The right VA absolutely can. This is one of the things I specifically look for when matching VAs with leadership teams: proven experience supporting multiple senior stakeholders simultaneously, the organisational capability to hold competing priorities without dropping things, and the kind of quiet confidence that makes it all look effortless. Not every VA has this, which is exactly why the matching matters.

How do we handle confidentiality?

Confidentiality is one of the most important factors when a VA is working at SLT level, and it’s something I take seriously in the matching process. I look for VAs with a strong track record in confidential environments, and a well-structured onboarding should include clear agreements about information boundaries. If you have specific requirements here, flag them early and I’ll factor them into your match. 

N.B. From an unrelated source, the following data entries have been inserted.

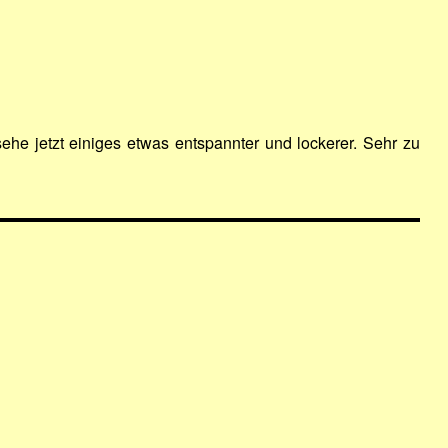
he jetzt einiges etwas entspannter und lockerer. Sehr zu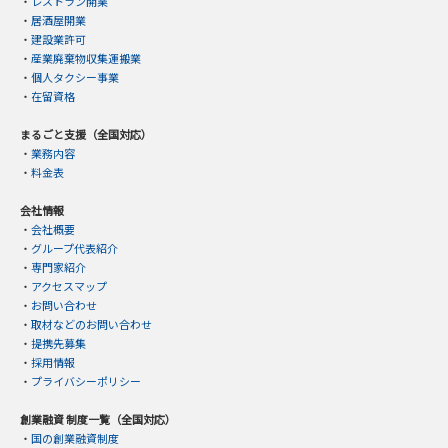
・
レストラン開業
・
居酒屋開業
・
建設業許可
・
産業廃棄物収集運搬業
・
個人タクシー事業
・
在留資格
まるごと支援（全国対応）
・
業務内容
・
料金表
会社情報
・
会社概要
・
グループ代表紹介
・
専門家紹介
・
アクセスマップ
・
お問い合わせ
・
取材などのお問い合わせ
・
提携先募集
・
採用情報
・
プライバシーポリシー
創業融資 制度一覧（全国対応）
・
国の創業融資制度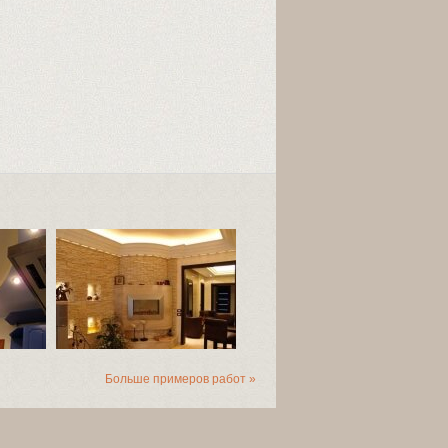
Больше примеров работ »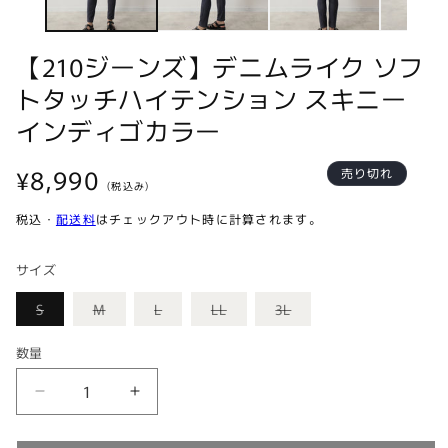
ア
(1)
(
を
【210ジーンズ】デニムライク ソフ
開
く
トタッチハイテンション スキニー
インディゴカラー
通
¥8,990
売り切れ
(税込み)
常
価
税込・
配送料
はチェックアウト時に計算されます。
格
サイズ
バ
バ
バ
バ
バ
S
M
L
LL
3L
リ
リ
リ
リ
リ
エ
エ
エ
エ
エ
ー
ー
ー
ー
ー
数量
シ
シ
シ
シ
シ
ョ
ョ
ョ
ョ
ョ
ン
ン
ン
ン
ン
【210
【210
は
は
は
は
は
売
売
売
売
売
ジ
ジ
り
り
り
り
り
切
切
切
切
切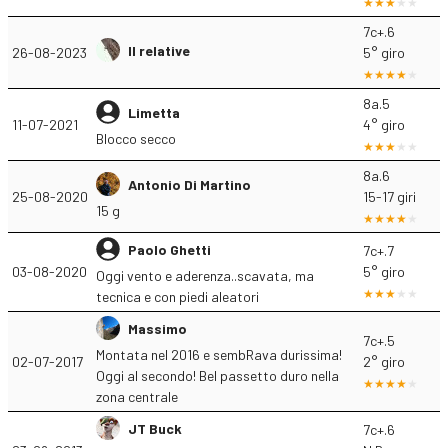
7c+.6
Il relative
26-08-2023
5° giro
8a.5
Limetta
11-07-2021
4° giro
Blocco secco
8a.6
Antonio Di Martino
25-08-2020
15-17 giri
15 g
Paolo Ghetti
7c+.7
03-08-2020
5° giro
Oggi vento e aderenza..scavata, ma
tecnica e con piedi aleatori
Massimo
7c+.5
Montata nel 2016 e sembRava durissima!
02-07-2017
2° giro
Oggi al secondo! Bel passetto duro nella
zona centrale
JT Buck
7c+.6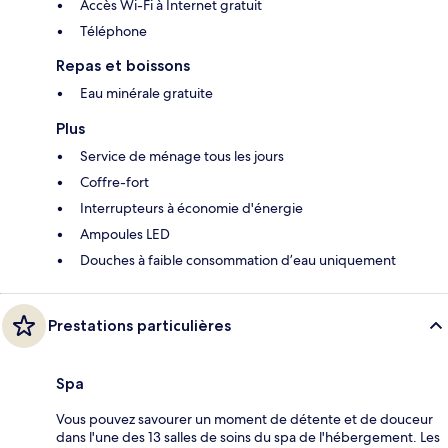
Accès Wi-Fi à Internet gratuit
Téléphone
Repas et boissons
Eau minérale gratuite
Plus
Service de ménage tous les jours
Coffre-fort
Interrupteurs à économie d'énergie
Ampoules LED
Douches à faible consommation d’eau uniquement
Prestations particulières
Spa
Vous pouvez savourer un moment de détente et de douceur
dans l'une des 13 salles de soins du spa de l'hébergement. Les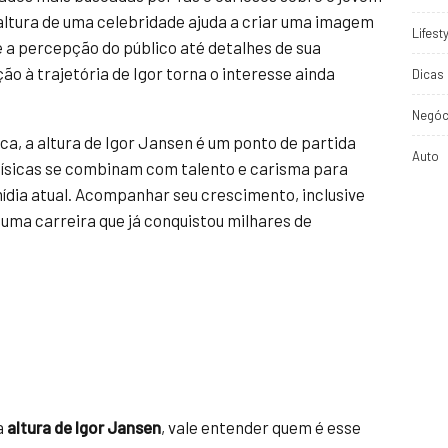
altura de uma celebridade ajuda a criar uma imagem
Lifest
e a percepção do público até detalhes de sua
ção à trajetória de Igor torna o interesse ainda
Dicas 
Negóc
ca, a altura de Igor Jansen é um ponto de partida
Auto
físicas se combinam com talento e carisma para
ídia atual. Acompanhar seu crescimento, inclusive
 uma carreira que já conquistou milhares de
a
altura de Igor Jansen
, vale entender quem é esse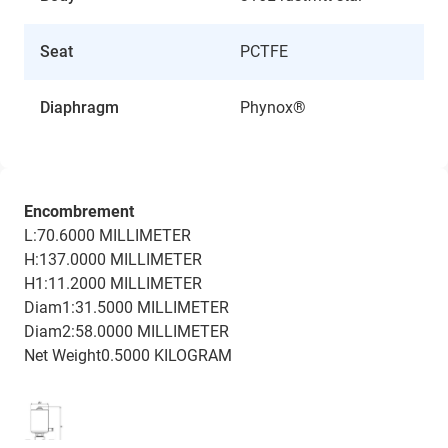
Seat
PCTFE
Diaphragm
Phynox®
Encombrement
L:70.6000 MILLIMETER
H:137.0000 MILLIMETER
H1:11.2000 MILLIMETER
Diam1:31.5000 MILLIMETER
Diam2:58.0000 MILLIMETER
Net Weight0.5000 KILOGRAM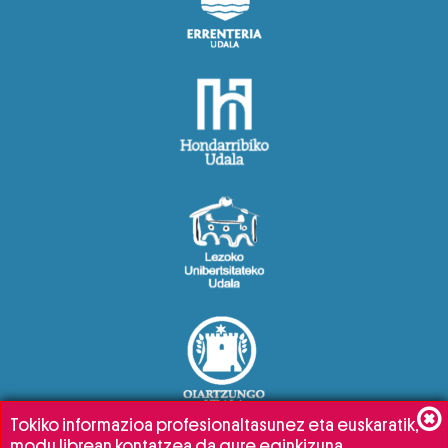
Tokiko informazioa profesionaltasunez eta euskaratik,
modu librean kontatzea da gure eginkizuna.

For your peace of mind - your VA is fully vetted, insured, reference checked and ICO registered by our Founder Mel, personally.

Curious about how we handle your confidentiality? Click here to read about it.

How quickly will we see a difference?

Most leadership teams start feeling relief within the first few weeks, with the real transformation coming in by month two. The teams who see results fastest are the ones who invest properly in the onboarding period and designate a clear point of contact within the SLT. The more you put in early, the faster you get your time and focus back, but your capable VA is a pro so she will lead the way and help make it the smoothest most effective start possible.

What if our VA doesn’t know our industry?

Exceptional VAs are skilled at learning your processes quickly, and industry knowledge is rarely the most important factor. That said, if specific sector experience would genuinely make a difference for your team, mention it when we talk and I’ll factor it into the search.

Does your leadership team need this kind of support? If so, book a chat today and let’s see how we can help ease their load quickly, with a skilled VA.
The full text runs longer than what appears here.